Dans un premier temps, les chercheurs pensaient avoir affaire à une étoile à baryum. « En général, ce genre d’étoile a pour compagne une naine blanche » explique le Pr Jorissen. « Grâce aux données satellitaires de Gaia, nous avons montré que la compagne de cette étoile était trop massive pour être une naine blanche. »
Habituellement, une naine blanche affiche une masse autour de 0,6 masse solaire. Dans le cas de 56 UMa, l’équipe de l’ULB a pu déterminer que cette masse était en réalité de 1,3 masse solaire. Soit une valeur non typique pour une étoile naine blanche.
« Nous avons publié ce résultat dans une revue scientifique. Cet article a retenu l’attention de collègues radioastronomes américains. Ils nous ont suggéré que la compagne en question pourrait ne pas être une naine blanche, mais plutôt une étoile à neutrons, ce qui ne semblait pas compatible avec la classification traditionnelle de la composante principale du système binaire 56 UMa comme étoile à baryum », précise l’astrophysicien.

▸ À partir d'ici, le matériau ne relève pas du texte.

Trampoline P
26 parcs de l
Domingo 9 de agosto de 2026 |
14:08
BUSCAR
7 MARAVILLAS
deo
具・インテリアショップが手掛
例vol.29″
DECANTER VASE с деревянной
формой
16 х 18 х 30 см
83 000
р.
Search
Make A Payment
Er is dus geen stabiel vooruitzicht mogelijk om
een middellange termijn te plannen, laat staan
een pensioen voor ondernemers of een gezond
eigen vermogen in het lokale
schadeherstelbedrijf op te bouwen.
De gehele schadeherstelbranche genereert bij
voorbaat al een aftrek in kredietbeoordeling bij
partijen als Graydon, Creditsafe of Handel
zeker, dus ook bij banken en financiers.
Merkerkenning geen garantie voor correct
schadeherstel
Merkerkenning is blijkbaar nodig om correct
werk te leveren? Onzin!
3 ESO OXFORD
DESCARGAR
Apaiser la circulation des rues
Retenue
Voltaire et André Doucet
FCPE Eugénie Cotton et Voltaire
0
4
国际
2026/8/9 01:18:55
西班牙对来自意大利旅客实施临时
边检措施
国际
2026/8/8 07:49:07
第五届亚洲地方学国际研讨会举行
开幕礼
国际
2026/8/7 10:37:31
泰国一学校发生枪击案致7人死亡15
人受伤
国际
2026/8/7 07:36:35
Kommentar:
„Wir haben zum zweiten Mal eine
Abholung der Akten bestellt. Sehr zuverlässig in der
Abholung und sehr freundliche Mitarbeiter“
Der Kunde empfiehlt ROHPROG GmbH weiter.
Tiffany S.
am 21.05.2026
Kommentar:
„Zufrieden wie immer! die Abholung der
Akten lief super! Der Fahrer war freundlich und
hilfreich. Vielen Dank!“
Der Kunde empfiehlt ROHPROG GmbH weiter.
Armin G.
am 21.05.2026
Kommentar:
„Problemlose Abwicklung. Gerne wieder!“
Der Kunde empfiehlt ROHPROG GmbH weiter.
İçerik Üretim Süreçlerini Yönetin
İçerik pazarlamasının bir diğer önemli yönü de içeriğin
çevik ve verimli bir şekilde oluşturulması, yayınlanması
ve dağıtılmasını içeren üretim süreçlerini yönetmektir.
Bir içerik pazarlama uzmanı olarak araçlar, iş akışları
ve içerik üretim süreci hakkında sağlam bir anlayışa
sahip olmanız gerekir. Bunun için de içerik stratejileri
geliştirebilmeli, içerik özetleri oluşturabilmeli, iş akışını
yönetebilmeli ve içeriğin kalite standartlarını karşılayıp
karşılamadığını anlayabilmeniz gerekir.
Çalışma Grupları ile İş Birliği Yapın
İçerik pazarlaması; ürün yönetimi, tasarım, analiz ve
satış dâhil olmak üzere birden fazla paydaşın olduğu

L’étoile à baryum démasquée: elle n’en était pas une
Pourtant, les radioastronomes américains avançaient un argument convaincant en faveur de leur suggestion: le système 56 UMa se situe dans la même direction qu’une cavité du milieu interstellaire, probablement créée par une explosion de supernova.
Si le système 56 UMa réside effectivement à l’intérieur de cette cavité, le coupable de l’explosion est tout désigné: la supernova à l’origine de l’étoile à neutrons du système 56 UMa ! Reste cependant le problème que l’explosion d’une supernova de type II ne pollue généralement pas son compagnon au point de le transformer en étoile à baryum…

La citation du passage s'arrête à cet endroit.